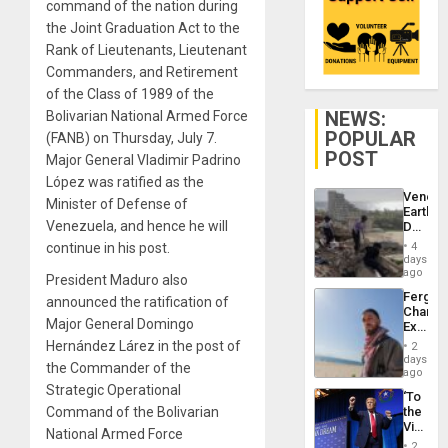
command of the nation during
the Joint Graduation Act to the
Rank of Lieutenants, Lieutenant
Commanders, and Retirement
of the Class of 1989 of the
NEWS:
Bolivarian National Armed Force
POPULAR
(FANB) on Thursday, July 7.
POST
Major General Vladimir Padrino
López was ratified as the
Venezu
Minister of Defense of
Earthq
Venezuela, and hence he will
Death
Toll
continue in his post.
4
Reach
days
6,125;
ago
President Maduro also
US
Fergie
announced the ratification of
Deport
Chambe
Flights
Major General Domingo
Extradi
Resum
Proces
Hernández Lárez in the post of
2
in
days
the Commander of the
Spain
ago
Strategic Operational
‘To
Command of the Bolivarian
the
Victor
National Armed Force
Belong
2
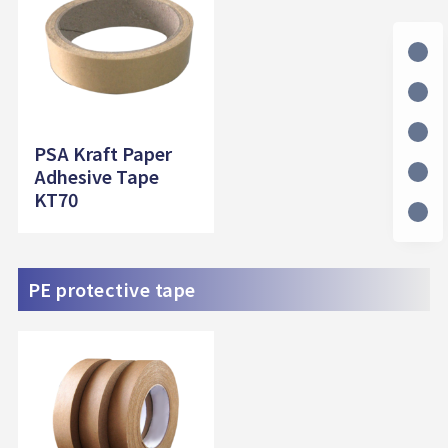
PSA Kraft Paper
Adhesive Tape
KT70
PE protective tape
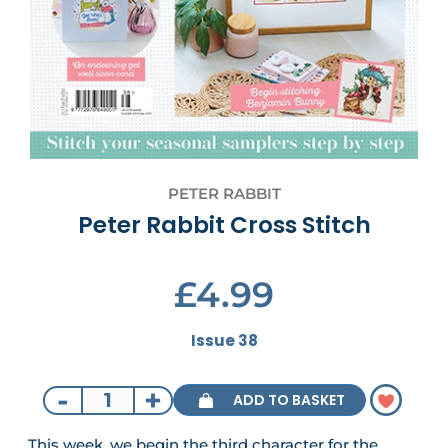
PETER RABBIT
Peter Rabbit Cross Stitch
£4.99
Issue 38
-
+
ADD TO BASKET
This week, we begin the third character for the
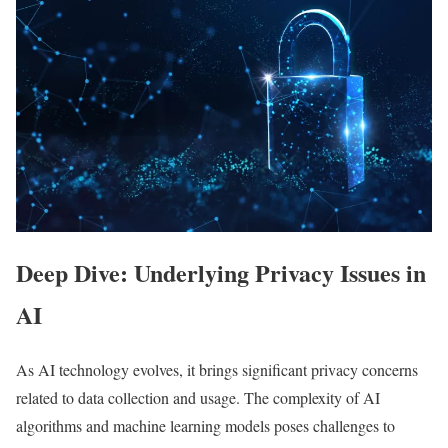
Deep Dive: Underlying Privacy Issues in
AI
As AI technology evolves, it brings significant privacy concerns
related to data collection and usage. The complexity of AI
algorithms and machine learning models poses challenges to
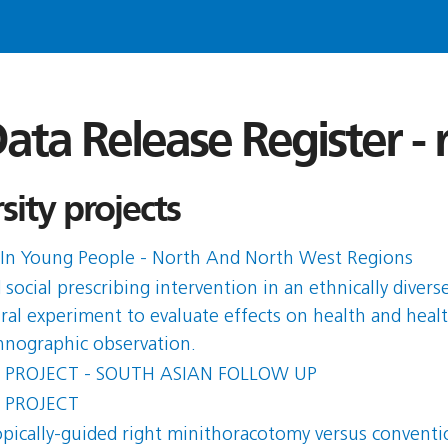
ata Release Register -
ity projects
In Young People - North And North West Regions
ocial prescribing intervention in an ethnically diver
ural experiment to evaluate effects on health and healt
nographic observation.
 PROJECT - SOUTH ASIAN FOLLOW UP
 PROJECT
opically-guided right minithoracotomy versus conventio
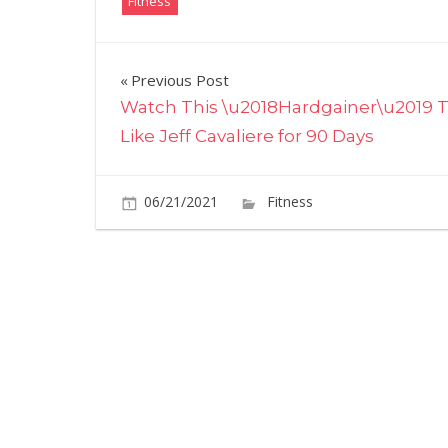
Fitness
Post
Previous Post
Watch This \u2018Hardgainer\u2019 T
navigation
Like Jeff Cavaliere for 90 Days
06/21/2021
Fitness
Comments O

### Exercise requirements
Reproduce each line of the records in which the string "Force" appears.

### Output below
Bolivarian National Armed Force
National Armed Force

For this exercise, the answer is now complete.